Один был адъютант; помнится, я видел его прежде в обществе любителей просвещения и благотворения; другой – фронтовой офицер. Статский подошел ко мне и сказал мне тихим, вкрадчивым голосом: „Позвольте вас спросить, здесь живет Денисевич?” „Здесь, – отвечал я, – но он вышел куда-то, и я велю сейчас позвать его”. Я только хотел это исполнить, как вошел сам Денисевич. При взгляде на воинственных ассистентов статского посетителя он, видимо, смутился, но вскоре оправился и принял также марциальную осанку. „Что вам угодно?” – сказал он статскому довольно сухо. „Вы это должны хорошо знать, – отвечал статский, – вы назначили мне быть у вас в восемь часов (тут он вынул часы); до восьми остается еще четверть часа. Мы имеем время выбрать оружие и назначить место…” Все это было сказано тихим, спокойным голосом, как будто дело шло о назначении приятельской пирушки. Денисевич мой покраснел как рак и, запутываясь в словах, отвечал: „Я не затем звал вас к себе… я хотел вам сказать, что молодому человеку, как вы, нехорошо кричать в театре, мешать своим соседям слушать пиесу, что это неприлично…” „Вы эти наставления читали мне вчера при многих слушателях, – сказал более энергичным голосом статский, – я уже не школьник и пришел переговорить с вами иначе. Для этого не нужно много слов: вот мои два секунданта; этот господин военный (тут указал он на меня), он не откажется, конечно, быть вашим свидетелем. Если вам угодно…” Денисевич не дал ему договорить. „Я не могу с вами драться, – сказал он, – вы молодой человек неизвестный, а я штаб-офицер…” При этом оба офицера засмеялись; я побледнел и затрясся от негодования, видя униженное и глупое положение, в которое поставил себя мой товарищ, хотя вся эта сцена была для меня гадкой. Статский продолжал твердым голосом: „Я русский дворянин, Пушкин: это засвидетельствуют мои спутники, и потому вам не стыдно будет иметь со мною дело”».
Тут Лажечников понял, что уже слышал эту фамилию подающего большие надежды поэта, и, выяснив, что перед ним именно он, завел Денисевича в другую комнату и, «потеряв ораторского пороху довольно», убедил майора, что тот сам виноват и должен просить извинения.
«…я ввел его в комнату, где дожидались нас Пушкин и его ассистенты, и, сказав ему: „Господин Денисевич считает себя виноватым перед вами, Александр Сергеевич, и в опрометчивом движении, и в необдуманных словах при выходе из театра; он не имел намерения ими оскорбить вас”.
– Надеюсь, это подтвердит сам господин Денисевич, – сказал Пушкин.
Денисевич извинился… и протянул было руку Пушкину, но тот не подал своей, сказал только: „Извиняю”, – и удалился со своими спутниками, которые любезно простились со мною…»
Известно, что Пушкин был великолепным стрелком и легко всаживал пулю в пулю.
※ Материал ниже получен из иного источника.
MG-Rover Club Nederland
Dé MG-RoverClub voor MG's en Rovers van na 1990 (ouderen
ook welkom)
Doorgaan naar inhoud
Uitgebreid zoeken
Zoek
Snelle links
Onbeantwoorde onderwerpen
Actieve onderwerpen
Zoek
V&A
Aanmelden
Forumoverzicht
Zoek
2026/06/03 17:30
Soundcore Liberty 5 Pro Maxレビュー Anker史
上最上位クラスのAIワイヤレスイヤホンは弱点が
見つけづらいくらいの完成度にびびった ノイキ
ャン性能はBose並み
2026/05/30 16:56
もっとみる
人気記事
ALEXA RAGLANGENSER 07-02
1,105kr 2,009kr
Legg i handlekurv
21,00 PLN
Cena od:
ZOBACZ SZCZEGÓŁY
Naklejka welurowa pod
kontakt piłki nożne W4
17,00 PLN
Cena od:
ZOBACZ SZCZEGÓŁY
В воспоминаниях о поэте М. Н. Лонгинова есть такой эпизод: «Пушкин носил тяжелую железную палку. Дядя спросил его однажды: „Для чего это, Александр Сергеевич, носишь ты такую тяжелую дубину?” Пушкин отвечал: „Для того чтоб рука была тверже; если придется стреляться, чтоб не дрогнула”. Чиновник III отделения Попов записал о Пушкине: „Он был в полном смысле слова дитя, и, как дитя, никого не боялся”».
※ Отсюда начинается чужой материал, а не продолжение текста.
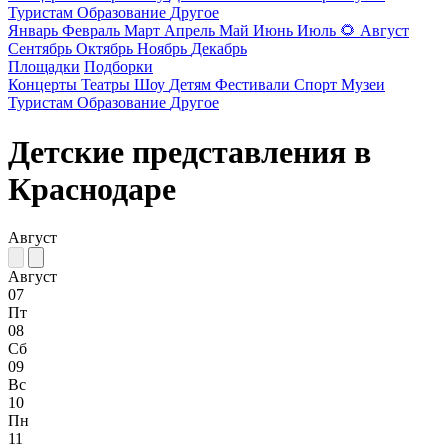
Туристам
Образование
Другое
Январь
Февраль
Март
Апрель
Май
Июнь
Июль
🌻
Август
Сентябрь
Октябрь
Ноябрь
Декабрь
Площадки
Подборки
Концерты
Театры
Шоу
Детям
Фестивали
Спорт
Музеи
Туристам
Образование
Другое
Детские представления в
Краснодаре
Август
Август
07
Пт
08
Сб
09
Вс
10
Пн
11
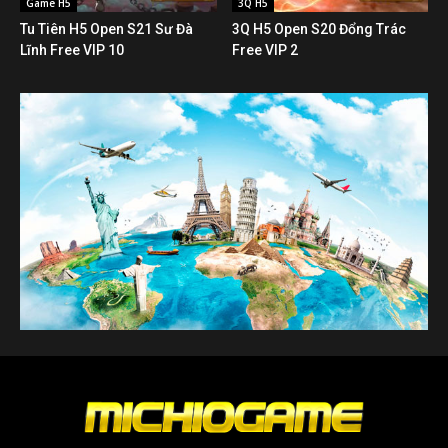
Game H5
3Q H5
Tu Tiên H5 Open S21 Sư Đà
3Q H5 Open S20 Đổng Trác
Lĩnh Free VIP 10
Free VIP 2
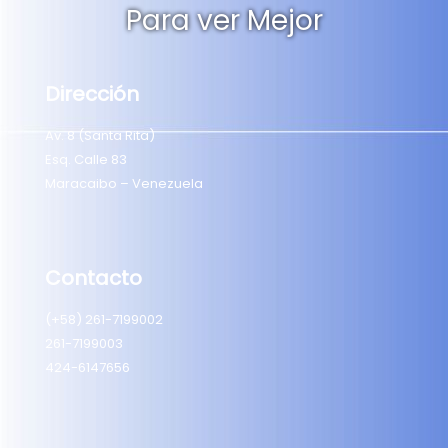
Para ver Mejor
Dirección
Av. 8 (Santa Rita)
Esq. Calle 83
Maracaibo – Venezuela
Contacto
(+58) 261-7199002
261-7199003
424-6147656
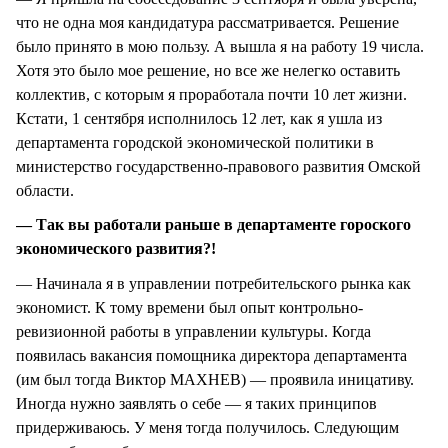
что не одна моя кандидатура рассматривается. Решение
было принято в мою пользу. А вышла я на работу 19 числа.
Хотя это было мое решение, но все же нелегко оставить
коллектив, с которым я проработала почти 10 лет жизни.
Кстати, 1 сентября исполнилось 12 лет, как я ушла из
департамента городской экономической политики в
министерство государственно-правового развития Омской
области.
— Так вы работали раньше в департаменте гороского
экономического развития?!
— Начинала я в управлении потребительского рынка как
экономист. К тому времени был опыт контрольно-
ревизионной работы в управлении культуры. Когда
появилась вакансия помощника директора департамента
(им был тогда Виктор МАХНЕВ) — проявила иницативу.
Иногда нужно заявлять о себе — я таких принципов
придерживаюсь. У меня тогда получилось. Следующим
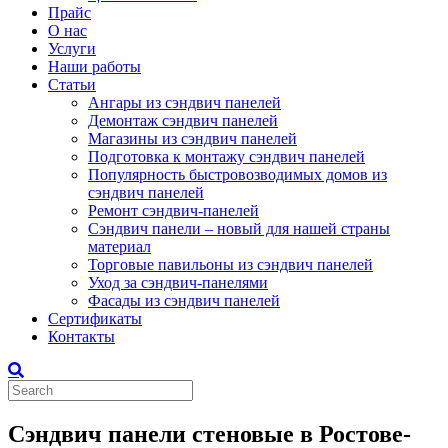
Прайс
О нас
Услуги
Наши работы
Статьи
Ангары из сэндвич панелей
Демонтаж сэндвич панелей
Магазины из сэндвич панелей
Подготовка к монтажу сэндвич панелей
Популярность быстровозводимых домов из
сэндвич панелей
Ремонт сэндвич-панелей
Сэндвич панели – новый для нашей страны
материал
Торговые павильоны из сэндвич панелей
Уход за сэндвич-панелями
Фасады из сэндвич панелей
Сертификаты
Контакты
Сэндвич панели стеновые в Ростове-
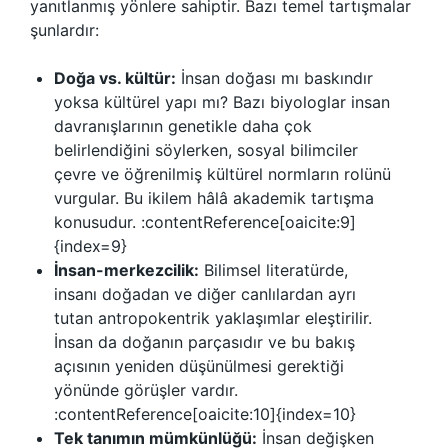
yanıtlanmış yönlere sahiptir. Bazı temel tartışmalar
şunlardır:
Doğa vs. kültür:
İnsan doğası mı baskındır
yoksa kültürel yapı mı? Bazı biyologlar insan
davranışlarının genetikle daha çok
belirlendiğini söylerken, sosyal bilimciler
çevre ve öğrenilmiş kültürel normların rolünü
vurgular. Bu ikilem hâlâ akademik tartışma
konusudur. :contentReference[oaicite:9]
{index=9}
İnsan-merkezcilik:
Bilimsel literatürde,
insanı doğadan ve diğer canlılardan ayrı
tutan antropokentrik yaklaşımlar eleştirilir.
İnsan da doğanın parçasıdır ve bu bakış
açısının yeniden düşünülmesi gerektiği
yönünde görüşler vardır.
:contentReference[oaicite:10]{index=10}
Tek tanımın mümkünlüğü:
İnsan değişken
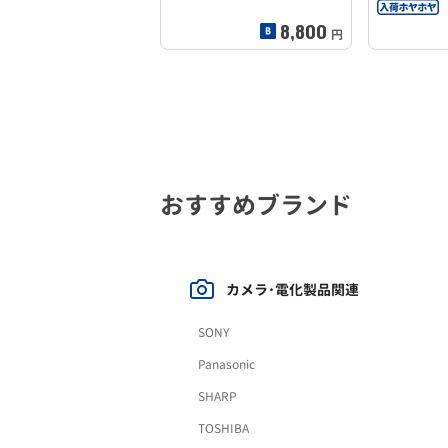
8,800
円
おすすめブランド
カメラ･電化製品関連
SONY
Panasonic
SHARP
TOSHIBA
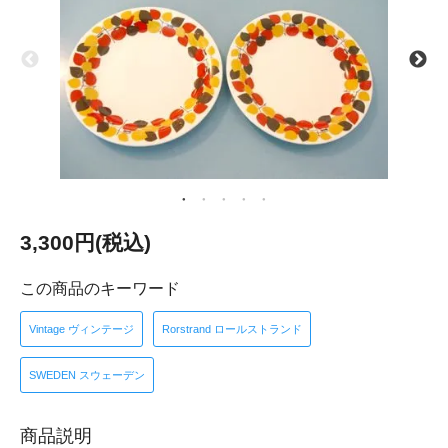
3,300円(税込)
この商品のキーワード
Vintage ヴィンテージ
Rorstrand ロールストランド
SWEDEN スウェーデン
商品説明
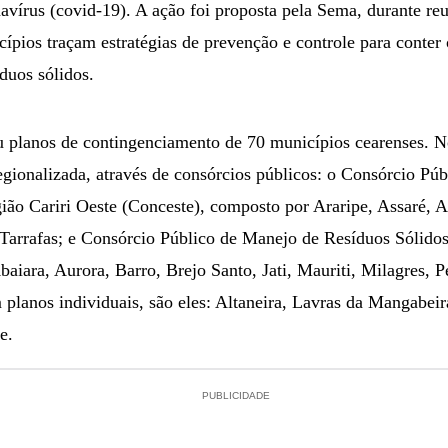
vírus (covid-19). A ação foi proposta pela Sema, durante reu
cípios traçam estratégias de prevenção e controle para conte
duos sólidos.
 planos de contingenciamento de 70 municípios cearenses. No
egionalizada, através de consórcios públicos: o Consórcio Pú
ião Cariri Oeste (Conceste), composto por Araripe, Assaré,
e Tarrafas; e Consórcio Público de Manejo de Resíduos Sólidos
aiara, Aurora, Barro, Brejo Santo, Jati, Mauriti, Milagres, P
 planos individuais, são eles: Altaneira, Lavras da Mangabei
e.
PUBLICIDADE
Интересно, что за год до роковой дуэли с Дантесом, в феврале 1836-го, Пушкин чуть было не стрелялся с С. Хлюстиным, племянником Толстого (Американца), который, как следует из письма Натальи Пушкиной, к тому же претендовал на роль мужа ее сестры. Конфликт произошел из-за цитирования Хлюстиным критической статьи о Пушкине, в которой намеками задевалась его честь. Они поссорились, в запале Пушкин упоминал цитирование «нелепости свиней и мерзавцев». Хлюстин отправил Пушкину вызов, но тот сумел найти в себе силы ответить, что был неправильно понят, и противники пришли к примирению. Любопытно, что именно Хлюстин имеет некое отношение и к следующей несостоявшейся дуэли Пушкина: в знак разрешения конфликта Пушкин попросил его быть секундантом на дуэли с Соллогубом.